Berikut ini akan dijelaskan secara singkat
sejarah bank-bank milik pemerintah, yaitu:
·
Bank Sentral
Bank Sentral di Indonesia adalah Bank Indonesia (BI)
berdasarkan UU No 13 Tahun 1968. Kemudian ditegaskan lagi dnegan UU No 23 Tahun
1999.Bank ini sebelumnya berasal dari De Javasche Bank yang di nasionalkan di
tahun 1951.
·
Bank Rakyat Indonesia dan Bank Expor Impor
Bank ini berasal dari De Algemene Volkscrediet Bank, kemudian di lebur setelah
menjadi bank tunggal dengan nama Bank Nasional Indonesia (BNI) Unit II yang
bergerak di bidang rural dan expor impor (exim), dipisahkan lagi menjadi:
1. Yang membidangi rural
menjadi Bank Rakyat Indonesia dengan UU No 21 Tahun 1968.
2. Yang membidangi Exim
dengan UU No 22 Tahun 1968 menjadi Bank Expor Impor Indonesia.
·
Bank Negara Indonesia (BNI '46)
Bank ini menjalani BNI Unit III dengan UU No 17 Tahun 1968 berubah menjadi Bank
Negara Indonesia '46.
·
Bank Dagang Negara(BDN)
BDN berasal dari Escompto Bank yang di nasionalisasikan dengan PP No 13 Tahun
1960, namun PP (Peraturan Pemerintah) ini dicabut dengan diganti dengan UU No
18 Tahun 1968 menjadi Bank Dagang Negara. BDN merupakan satu-satunya Bank
Pemerintah yangberada diluar Bank Negara Indonesia Unit.
·
Bank Bumi Daya (BBD)
BBD semula berasal dari Nederlandsch Indische Hendles Bank, kemudian menjadi
Nationale Hendles Bank, selanjutnya bank ini menjadi Bank Negara Indonesia Unit
IV dan berdasarkan UU No 19 Tahun 1968 menjadi Bank Bumi Daya.
·
Bank Pembangunan Daerah (BPD)
Bank ini didirikan di daerah-daerah tingkat I. Dasar hukumnya adalah UU No 13
Tahun 1962.
·
Bank
Tabungan Negara (BTN)
BTN berasal dari De Post Paar Bank yang kemudian menjadi Bank Tabungan Pos
tahun 1950. Selanjutnya menjadi Bank Negara Indonesia Unit V dan terakhir
menjadi Bank Tabungan Negara dengan UU No 20 Tahun 1968.
·
Bank Mandiri
Bank Mandiri merupakan hasil merger antara Bank Bumi Daya (BBD), Bank Dagang
Negara (BDN), Bank Pembangunan Indonesia (Bapindo) dan Bank Expor Impor
Indonesia (Bank Exim). Hasil merger keempat bank ini dilaksanakan pada tahun
1999.
Sejarah BI
Kelembagaan
Sejarah kelembagaan Bank Indonesia dimulai
sejak berlakunya Undang-Undang (UU) No. 11/1953 tentang Penetapan Undang-Undang
Pokok Bank Indonesia pada tanggal 1 Juli 1953. Dalam melakukan tugasnya sebagai
bank sentral, Bank Indonesia dipimpin oleh Dewan Moneter, Direksi, dan Dewan
Penasehat. Di tangan Dewan Moneter inilah, kebijakan moneter ditetapkan, meski
tanggung jawabnya berada pada pemerintah. Setelah sempat dilebur ke dalam bank
tunggal, pada masa awal orde baru, landasan Bank Indonesia berubah melalui UU
No. 13/1968 tentang Bank Sentral. Sejak saat itu, Bank Indonesia berfungsi
sebagai bank sentral dan sekaligus membantu pemerintah dalam pembangunan dengan
menjalankan kebijakan yang ditetapkan pemerintah dengan bantuan Dewan Moneter.

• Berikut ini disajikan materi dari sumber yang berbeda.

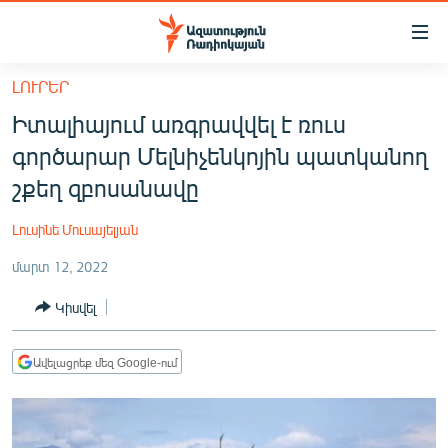
Մատչելիության
հղումներ
Անցնել
ԼՈՒՐԵՐ
հիմնական
ԱԶԱՏՈՒԹՅՈՒՆ TV
Իտալիայում առգրավվել է ռուս
բովանդակությանը
ՀԱՅԱՍՏԱՆ
Անցնել
գործարար Մելնիչենկոյին պատկանող
հիմնական
ՔԱՂԱՔԱԿԱՆ
շքեղ զբոսանավը
մենյուին
ԸՆՏՐՈՒԹՅՈՒՆՆԵՐ 2026
Որոնում
Լուսինե Մուսայելյան
ԻՐԱՎՈՒՆՔ
մարտ 12, 2022
ՀԱՍԱՐԱԿՈՒԹՅՈՒՆ
Կիսվել
ՏՆՏԵՍՈՒԹՅՈՒՆ
ՂԱՐԱԲԱՂ
Ավելացրեք մեզ Google-ում
ՊԱՏԵՐԱԶՄԻ 6 ՇԱԲԱԹՆԵՐԸ
ՏԱՐԱԾԱՇՐՋԱՆ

Dengan demikian, Bank Indonesia tidak lagi dipimpin oleh Dewan Moneter. Setelah
orde baru berlalu, Bank Indonesia dapat mencapai independensinya melalui UU No.
23/1999 tentang Bank Indonesia yang kemudian diubah dengan UU No. 3/2004. Sejak
saat itu, Bank Indonesia memiliki kedudukan khusus dalam struktur kenegaraan
sebagai lembaga negara yang independen dan bebas dari campur tangan pemerintah
dan/atau pihak-pihak lain. Namun, dalam melaksanakan kebijakan moneter secara
berkelanjutan, konsisten, dan transparan, Bank Indonesia harus mempertimbangkan
pula kebijakan umum pemerintah di bidang perekonomian.
Moneter
Setelah berdirinya Bank Indonesia,
kebijakan moneter di Indonesia secara umum ditetapkan oleh Dewan Moneter dan
pemerintah bertanggung jawab atasnya. Mengingat buruknya perekonomian pasca
perang, yang ditempuh pertama kali dalam bidang moneter adalah upaya perbaikan
posisi cadangan devisa melalui kegiatan ekspor dan impor. Pada periode ekonomi
terpimpin, pembiayaan deficit spending keuangan negara terus meningkat,
terutama untuk membiayai proyek politik pemerintah. Laju inflasi terus
membumbung tinggi sehingga dilakukan dua kali pengetatan moneter, yaitu tahun
1959 dan 1965. Lepas dari periode tersebut pemerintah memasuki masa pemulihan
ekonomi melalui program stabilisasi dan rehabilitasi yang kemudian diteruskan
dengan kebijakan deregulasi bidang keuangan dan moneter pada awal 1980-an. Di
tengah pasang surutnya kondisi perekonomian, lahirlah berbagai paket kebijakan
ekonomi yang bertujuan untuk memperkuat struktur perekonomian Indonesia.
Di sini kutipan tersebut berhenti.